Three quarters of Tories back Sir Keir Starmer’s plan to freeze energy bills as pressure mounts on Rishi Sunak and Liz Truss to come up with a clear strategy to address the “national emergency” for Brits.
Labour is due to set out a £29bn plan later today, which will freeze the energy price cap, with Starmer stating that he “wouldn’t let people pay a penny more” on gas and electricity bills this coming winter.
“Britain’s cost of living crisis is getting worse, leaving people scared about how they’ll get through the winter,” Starmer said yesterday. “This is a national emergency. It needs strong leadership and urgent action.”
These historic proposals to intervene in the energy sector come amid an anticipated rise in energy bills to at least £3,500 per year this October, with a peak as high as £5,000 per year next Spring.
Liberal Democrat leader Sir Ed Davey jibed at Starmer and tweeted yesterday: “Glad you liked my proposal to cancel the energy price rise. I also have some thoughts on electoral reform that you’re welcome to adopt”.
Tory leadership frontrunner Liz Truss has focused on removing the upcoming hike to national insurance and a moratorium on green levies to ease household costs – however, she has not ruled out further support packages this winter.
She could also strip the planned £400 energy bills discount from “high earners”, as first reported in The Telegraph.
While Truss is developing her own plans, the Treasury is proposing an extra £400 discount for households this winter.
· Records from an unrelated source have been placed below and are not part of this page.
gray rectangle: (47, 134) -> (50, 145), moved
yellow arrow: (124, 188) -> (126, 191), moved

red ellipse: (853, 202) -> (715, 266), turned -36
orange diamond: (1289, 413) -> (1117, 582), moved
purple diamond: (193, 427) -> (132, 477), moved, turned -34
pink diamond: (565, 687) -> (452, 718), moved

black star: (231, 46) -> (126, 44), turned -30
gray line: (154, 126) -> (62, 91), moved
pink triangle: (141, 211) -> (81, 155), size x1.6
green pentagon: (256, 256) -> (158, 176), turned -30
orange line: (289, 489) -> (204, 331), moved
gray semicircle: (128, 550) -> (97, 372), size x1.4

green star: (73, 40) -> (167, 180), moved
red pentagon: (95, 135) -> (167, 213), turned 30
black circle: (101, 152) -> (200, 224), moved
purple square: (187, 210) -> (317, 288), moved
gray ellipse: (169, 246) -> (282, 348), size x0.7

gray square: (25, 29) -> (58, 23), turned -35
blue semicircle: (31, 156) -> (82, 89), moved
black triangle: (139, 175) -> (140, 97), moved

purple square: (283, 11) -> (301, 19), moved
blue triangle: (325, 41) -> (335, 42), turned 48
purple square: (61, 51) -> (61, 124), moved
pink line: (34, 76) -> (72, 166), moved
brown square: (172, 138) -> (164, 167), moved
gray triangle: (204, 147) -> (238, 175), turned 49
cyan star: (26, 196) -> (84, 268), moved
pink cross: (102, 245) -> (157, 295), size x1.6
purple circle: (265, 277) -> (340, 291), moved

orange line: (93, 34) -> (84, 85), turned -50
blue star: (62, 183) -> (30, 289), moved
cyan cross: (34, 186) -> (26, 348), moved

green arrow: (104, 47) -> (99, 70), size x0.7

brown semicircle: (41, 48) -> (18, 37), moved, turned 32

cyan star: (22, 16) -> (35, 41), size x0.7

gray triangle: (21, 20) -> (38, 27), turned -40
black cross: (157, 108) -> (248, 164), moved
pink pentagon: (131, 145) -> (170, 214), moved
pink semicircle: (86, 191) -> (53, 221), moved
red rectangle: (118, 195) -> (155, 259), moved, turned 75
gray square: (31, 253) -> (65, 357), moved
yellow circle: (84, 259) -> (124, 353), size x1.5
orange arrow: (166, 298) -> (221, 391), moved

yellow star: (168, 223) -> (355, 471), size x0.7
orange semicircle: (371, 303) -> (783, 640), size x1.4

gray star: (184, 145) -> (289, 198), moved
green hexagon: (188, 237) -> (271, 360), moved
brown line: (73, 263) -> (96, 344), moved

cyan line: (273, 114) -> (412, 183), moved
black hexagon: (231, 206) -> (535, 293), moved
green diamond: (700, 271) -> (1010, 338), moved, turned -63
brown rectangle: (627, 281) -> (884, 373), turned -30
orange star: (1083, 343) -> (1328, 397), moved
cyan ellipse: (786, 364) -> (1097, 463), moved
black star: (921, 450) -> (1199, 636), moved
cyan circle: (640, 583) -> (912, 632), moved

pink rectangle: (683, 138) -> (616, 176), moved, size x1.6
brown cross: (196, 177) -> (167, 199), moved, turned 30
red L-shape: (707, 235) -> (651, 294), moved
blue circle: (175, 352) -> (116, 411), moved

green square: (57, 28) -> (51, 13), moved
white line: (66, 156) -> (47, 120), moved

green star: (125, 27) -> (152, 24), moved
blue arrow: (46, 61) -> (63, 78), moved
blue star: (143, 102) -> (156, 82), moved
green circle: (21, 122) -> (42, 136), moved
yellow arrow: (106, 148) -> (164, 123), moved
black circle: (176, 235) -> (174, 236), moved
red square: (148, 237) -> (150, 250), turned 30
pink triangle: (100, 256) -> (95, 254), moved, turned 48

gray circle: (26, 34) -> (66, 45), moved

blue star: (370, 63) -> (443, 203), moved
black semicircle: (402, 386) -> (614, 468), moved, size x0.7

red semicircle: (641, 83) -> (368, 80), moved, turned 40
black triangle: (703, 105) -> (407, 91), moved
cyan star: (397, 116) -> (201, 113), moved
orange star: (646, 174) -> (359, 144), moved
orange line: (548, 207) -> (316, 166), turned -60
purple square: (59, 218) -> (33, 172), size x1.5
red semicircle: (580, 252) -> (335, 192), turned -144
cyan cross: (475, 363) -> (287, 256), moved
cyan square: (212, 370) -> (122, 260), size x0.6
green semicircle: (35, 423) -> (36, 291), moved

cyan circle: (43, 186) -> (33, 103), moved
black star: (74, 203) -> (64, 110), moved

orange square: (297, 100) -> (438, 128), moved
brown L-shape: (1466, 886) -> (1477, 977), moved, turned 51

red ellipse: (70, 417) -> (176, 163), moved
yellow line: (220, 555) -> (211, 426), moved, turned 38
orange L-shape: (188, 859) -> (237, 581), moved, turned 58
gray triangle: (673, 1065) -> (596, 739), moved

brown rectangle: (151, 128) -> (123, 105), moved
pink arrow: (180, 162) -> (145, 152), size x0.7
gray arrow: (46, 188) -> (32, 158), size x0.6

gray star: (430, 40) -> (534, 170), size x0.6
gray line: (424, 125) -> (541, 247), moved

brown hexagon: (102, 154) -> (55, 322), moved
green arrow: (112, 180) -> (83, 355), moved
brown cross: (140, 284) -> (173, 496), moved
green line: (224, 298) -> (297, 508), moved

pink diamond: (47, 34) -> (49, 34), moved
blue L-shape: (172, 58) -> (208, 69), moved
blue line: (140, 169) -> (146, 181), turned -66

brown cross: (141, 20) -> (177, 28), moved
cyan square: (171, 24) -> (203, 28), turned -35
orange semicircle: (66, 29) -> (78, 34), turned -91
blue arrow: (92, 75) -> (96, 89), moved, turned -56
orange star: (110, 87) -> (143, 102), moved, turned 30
Separately, in a meeting at Downing Street this week, the boss of Scottish Power proposed that suppliers could cover the gap between the current rate and wholesale prices through borrowing from a “deficit fund” supported by commercial banks, according to The Sunday Times.
These sums would be repaid over the next ten to 15 years. which would be passed on to consumers via their energy bills over this period or shifted onto general taxation.
He argued this would ease the pressure on millions of Brits amid a deepening cost of living crisis.